Shipping fraud quickly emerging as one of the top fraud types

The continuous growth of e-commerce could be behind a surge in shipping fraud, which is now the fastest growing type of digital fraud worldwide, according to a TransUnion report.

growing digital fraud

There was an influx in shipping fraud in 2021, resulting in a 780.5% year-over-year (YoY) global increase. When compared to a two-year timeframe from 2019 to 2021, TransUnion data shows shipping fraud grew more than 1,500+%.

Shipping fraud – defined as when a buyer spoofs a shipping address or when a seller receives payment for goods or services, but never ships to the buyer – has quickly emerged as one of the top fraud types across a variety of industries. This issue, however, was most prominent in the logistics industry where consumers purchase goods online and are then reliant on third-party carriers for transportation and delivery of items.

“As consumers shifted from brick-and-mortar retailers to e-commerce platforms over the course of the pandemic, fraudsters gravitated toward areas where consumers were increasingly spending both time and money,” said Shai Cohen, SVP and global head of fraud solutions at TransUnion. “Online shopping has become the ‘new normal’ on a global scale and as a result, the propensity for shipping fraud has also increased.”

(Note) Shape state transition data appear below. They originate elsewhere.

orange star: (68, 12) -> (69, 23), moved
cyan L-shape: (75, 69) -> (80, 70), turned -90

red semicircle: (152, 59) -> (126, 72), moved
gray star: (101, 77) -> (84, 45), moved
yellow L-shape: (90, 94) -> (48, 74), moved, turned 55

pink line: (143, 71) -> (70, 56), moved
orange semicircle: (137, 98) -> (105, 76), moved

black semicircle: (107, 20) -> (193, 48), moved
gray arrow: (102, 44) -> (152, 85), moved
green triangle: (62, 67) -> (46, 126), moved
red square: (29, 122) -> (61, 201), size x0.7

As consumer adoption of digital channels has continued to accelerate, the global rate for all types of suspected digital fraud attempts increased 9.4% YoY from 2020 to 2021 and 52.2% from 2019 to 2021. In addition to shipping fraud, other types of fraud that experienced large increases when comparing 2020 to 2021 include business identity theft (+113.8%) and identity mining / phishing attempts (+104.8%) which both showed high rates of annual growth.

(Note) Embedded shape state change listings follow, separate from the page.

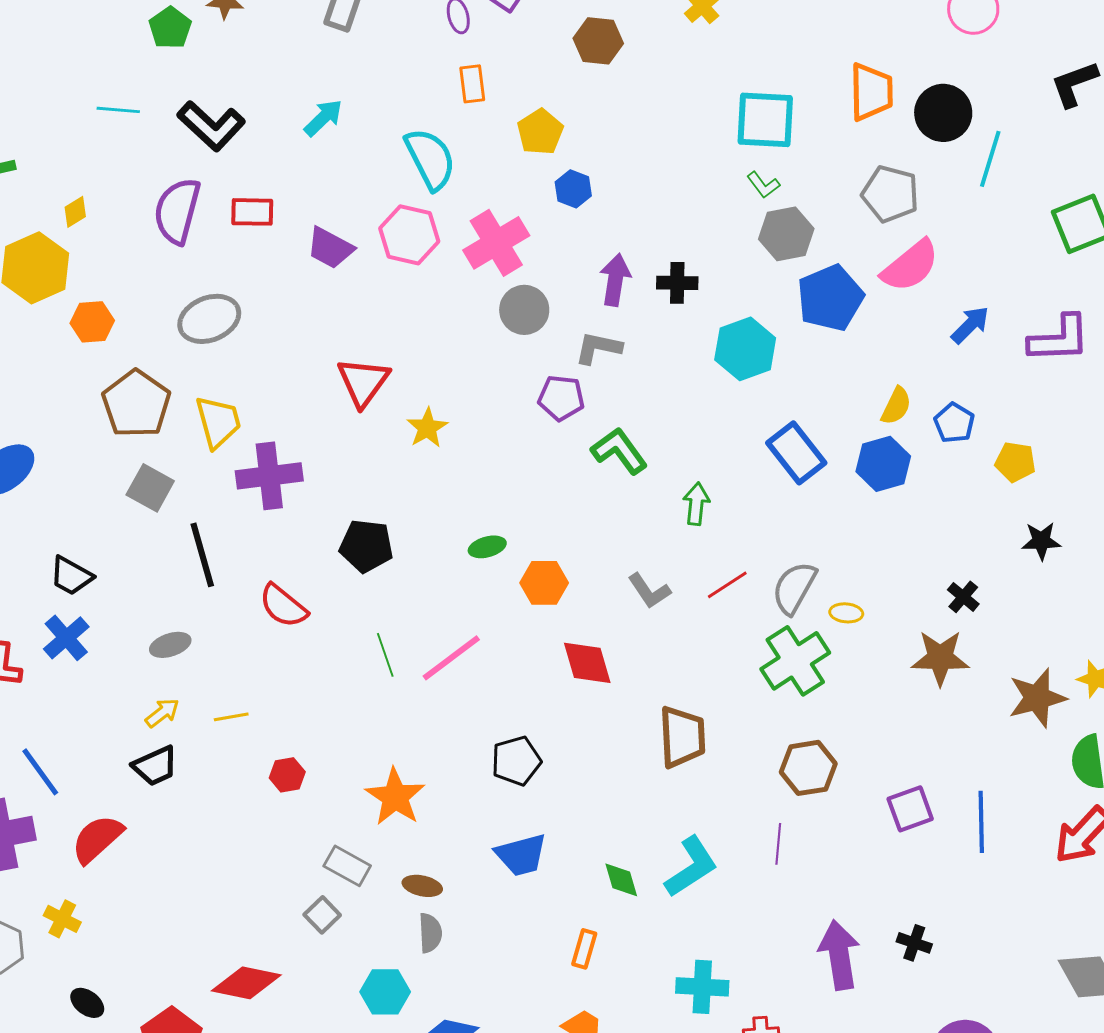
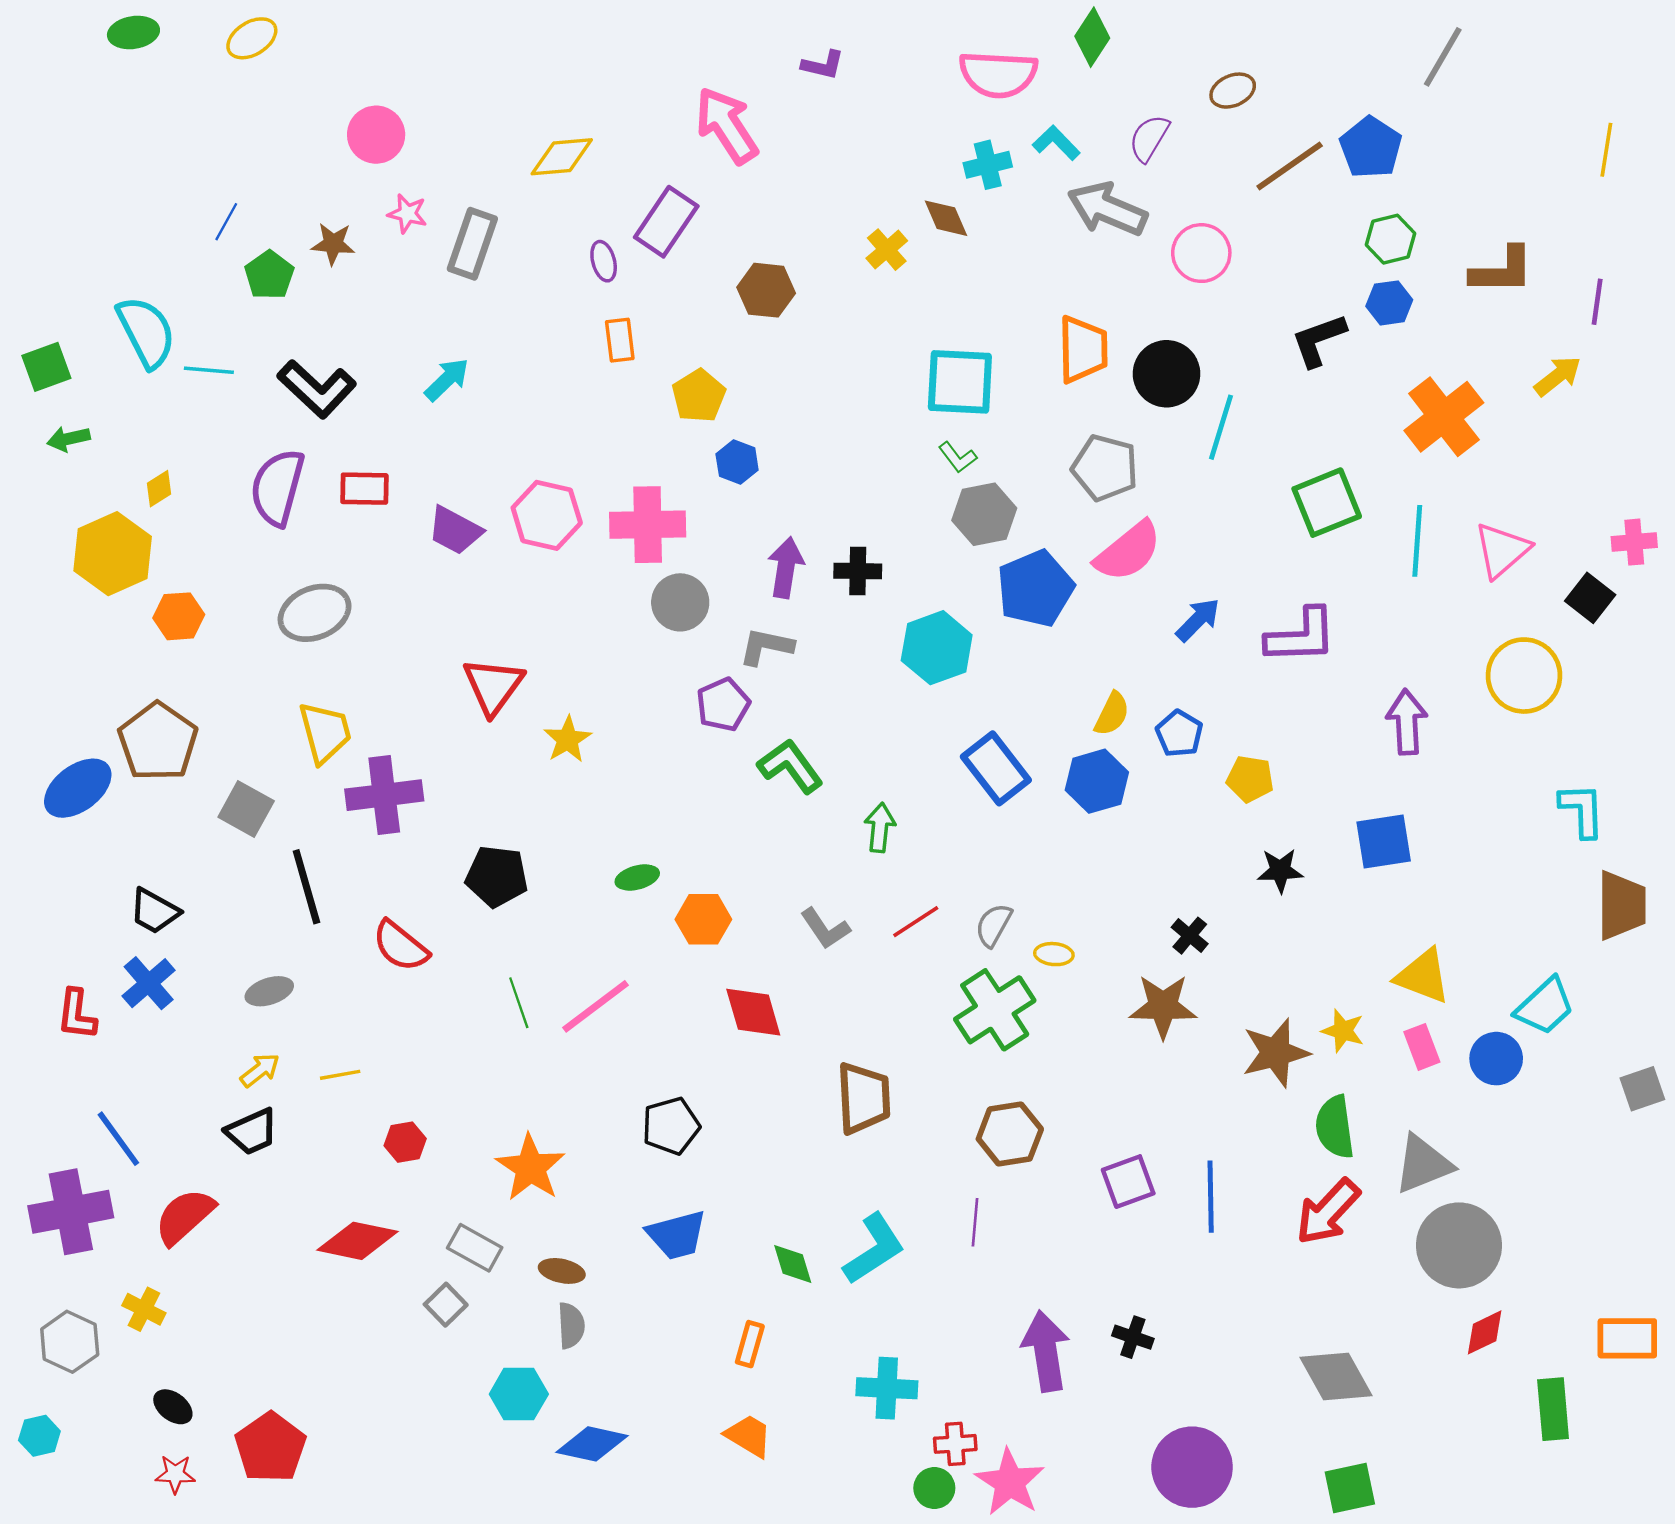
cyan semicircle: (430, 159) -> (146, 332), moved
pink cross: (496, 243) -> (648, 525), turned 30
purple pentagon: (561, 398) -> (723, 705), turned -30
brown pentagon: (136, 404) -> (158, 742), moved
gray semicircle: (794, 588) -> (994, 925), size x0.7
red diamond: (246, 983) -> (357, 1241), moved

According to a recent survey of 12,500 adults worldwide, 62% of consumers reported identity theft as their greatest concern when it comes to digital fraud.

“Nearly half of all consumers worldwide surveyed by TransUnion said they are conducting the majority of their transactions online, covering everything from managing personal finances and shopping to conducting business matters, which has led to an elevated consumer expectation in terms of both experience and security.

“To effectively mitigate digital fraud risks, businesses should ensure there are strong authentication processes in place as well as streamlined technology and multi-layered identity solutions. These solutions will help build trust with customers and thwart these fraud tactics,” said Cohen.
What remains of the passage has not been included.